Reply with one number, the count of lines below that contain the string "Mailiz".

[Saved data entries]
Start of Block

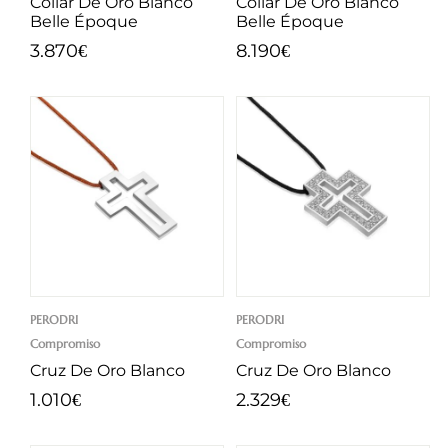
Collar De Oro Blanco
Collar De Oro Blanco
Belle Époque
Belle Époque
3.870
8.190
€
€
PERODRI
PERODRI
Compromiso
Compromiso
Cruz De Oro Blanco
Cruz De Oro Blanco
1.010
2.329
€
€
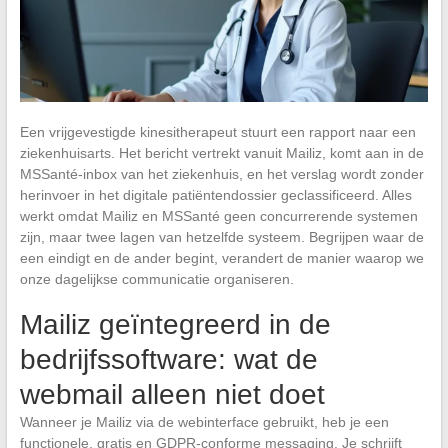
Een vrijgevestigde kinesitherapeut stuurt een rapport naar een
ziekenhuisarts. Het bericht vertrekt vanuit Mailiz, komt aan in de
MSSanté-inbox van het ziekenhuis, en het verslag wordt zonder
herinvoer in het digitale patiëntendossier geclassificeerd. Alles
werkt omdat Mailiz en MSSanté geen concurrerende systemen
zijn, maar twee lagen van hetzelfde systeem. Begrijpen waar de
een eindigt en de ander begint, verandert de manier waarop we
onze dagelijkse communicatie organiseren.
Mailiz geïntegreerd in de
bedrijfssoftware: wat de
webmail alleen niet doet
Wanneer je Mailiz via de webinterface gebruikt, heb je een
functionele, gratis en GDPR-conforme messaging. Je schrijft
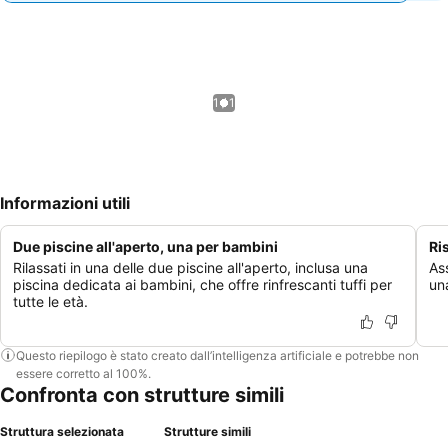
1 / 1
Informazioni utili
Due piscine all'aperto, una per bambini
Ri
Rilassati in una delle due piscine all'aperto, inclusa una
Ass
piscina dedicata ai bambini, che offre rinfrescanti tuffi per
una
tutte le età.
Questo riepilogo è stato creato dall’intelligenza artificiale e potrebbe non
essere corretto al 100%.
Confronta con strutture simili
Struttura selezionata
Strutture simili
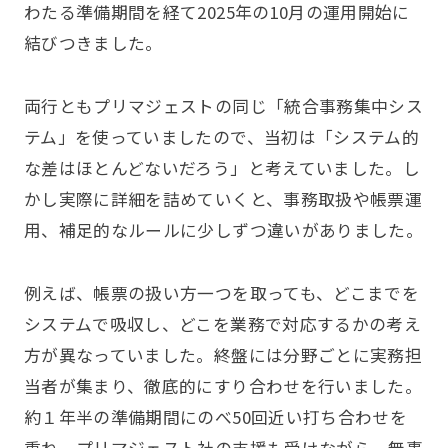
わたる準備期間を経て2025年の10月の運用開始に
結びつきました。
両行ともプリマジェストの同じ「統合事務集中シス
テム」を使っていましたので、当初は「システム的
な差はほとんどないだろう」と考えていました。し
かし実際に詳細を詰めていくと、事務取扱や帳票運
用、補足的なルールに少しずつ違いがありました。
例えば、帳票の扱い方一つを取っても、どこまでを
システムで吸収し、どこを業務で対応するかの考え
方が異なっていました。終盤には分野ごとに実務担
当者が集まり、徹底的にすり合わせを行いました。
約１年半の準備期間にのべ50回近い打ち合わせを
重ね、プリマジェスト社の支援も受けながら、無事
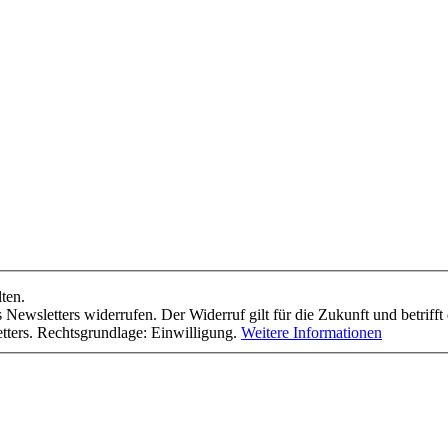
ten.
Newsletters widerrufen. Der Widerruf gilt für die Zukunft und betrifft 
tters. Rechtsgrundlage: Einwilligung.
Weitere Informationen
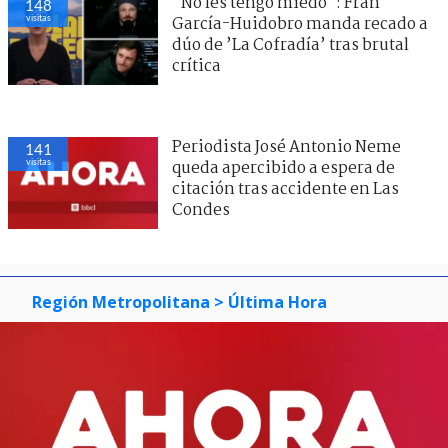
"No les tengo miedo": Fran
148
visitas
García-Huidobro manda recado a
dúo de ’La Cofradía’ tras brutal
crítica
Periodista José Antonio Neme
141
visitas
queda apercibido a espera de
citación tras accidente en Las
Condes
Región Metropolitana
> Última Hora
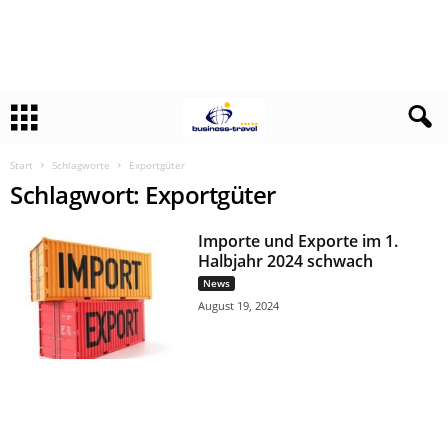
Start
Schlagworte
Exportgüter
Schlagwort: Exportgüter
Importe und Exporte im 1.
Halbjahr 2024 schwach
News
August 19, 2024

End of Block

> [Solution] 4